■ What is needed ■
Each record, word for word and stripped of pictures, is what the answer should contain.

***

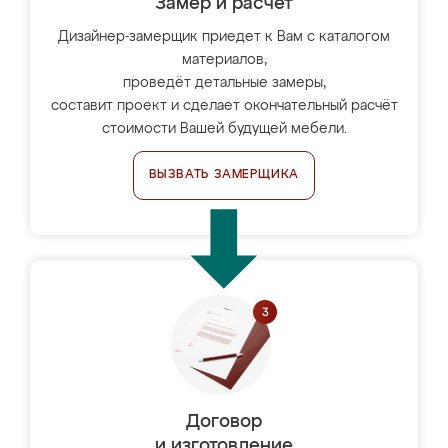
Замер и расчет
Дизайнер-замерщик приедет к Вам с каталогом
материалов,
проведёт детальные замеры,
составит проект и сделает окончательный расчёт
стоимости Вашей будущей мебели.
ВЫЗВАТЬ ЗАМЕРЩИКА
Договор
и изготовление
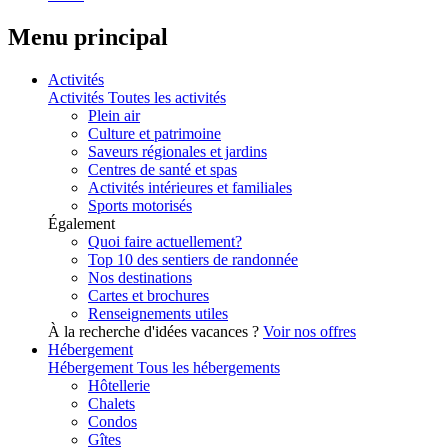
Menu principal
Activités
Activités
Toutes les activités
Plein air
Culture et patrimoine
Saveurs régionales et jardins
Centres de santé et spas
Activités intérieures et familiales
Sports motorisés
Également
Quoi faire actuellement?
Top 10 des sentiers de randonnée
Nos destinations
Cartes et brochures
Renseignements utiles
À la recherche d'idées vacances ?
Voir nos offres
Hébergement
Hébergement
Tous les hébergements
Hôtellerie
Chalets
Condos
Gîtes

***

■ Output for this task ■
Замер и расчет
Дизайнер-замерщик приедет к Вам с каталогом
материалов,
проведёт детальные замеры,
составит проект и сделает окончательный расчёт
стоимости Вашей будущей мебели.
ВЫЗВАТЬ ЗАМЕРЩИКА
Договор
и изготовление
Menu principal
Activités
Activités
Toutes les activités
Plein air
Culture et patrimoine
Saveurs régionales et jardins
Centres de santé et spas
Activités intérieures et familiales
Sports motorisés
Également
Quoi faire actuellement?
Top 10 des sentiers de randonnée
Nos destinations
Cartes et brochures
Renseignements utiles
À la recherche d'idées vacances ?
Voir nos offres
Hébergement
Hébergement
Tous les hébergements
Hôtellerie
Chalets
Condos
Gîtes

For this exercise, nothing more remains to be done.